» **Your instructions**
Read the listing below and copy out every line that holds "пространство".

___ Raw data ___

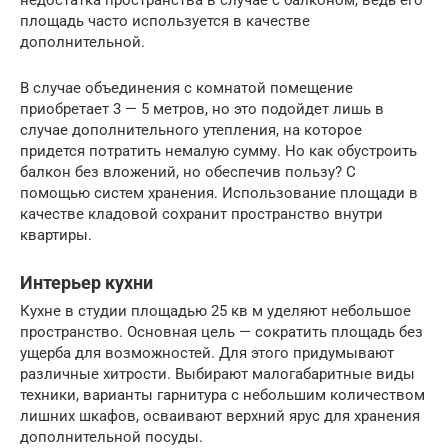
недостатка пространства в случае с балконом, ведь его
площадь часто используется в качестве
дополнительной.
В случае объединения с комнатой помещение
приобретает 3 — 5 метров, но это подойдет лишь в
случае дополнительного утепления, на которое
придется потратить немалую сумму. Но как обустроить
балкон без вложений, но обеспечив пользу? С
помощью систем хранения. Использование площади в
качестве кладовой сохранит пространство внутри
квартиры.
Интерьер кухни
Кухне в студии площадью 25 кв м уделяют небольшое
пространство. Основная цель — сократить площадь без
ущерба для возможностей. Для этого придумывают
различные хитрости. Выбирают малогабаритные виды
техники, варианты гарнитура с небольшим количеством
лишних шкафов, осваивают верхний ярус для хранения
дополнительной посуды.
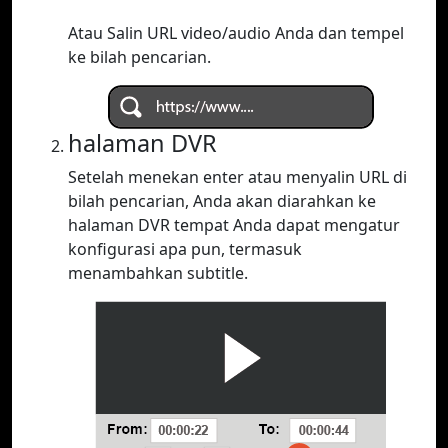
Atau Salin URL video/audio Anda dan tempel
ke bilah pencarian.
halaman DVR
Setelah menekan enter atau menyalin URL di
bilah pencarian, Anda akan diarahkan ke
halaman DVR tempat Anda dapat mengatur
konfigurasi apa pun, termasuk
menambahkan subtitle.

___

» **Your response**
качестве кладовой сохранит пространство внутри
пространство. Основная цель — сократить площадь без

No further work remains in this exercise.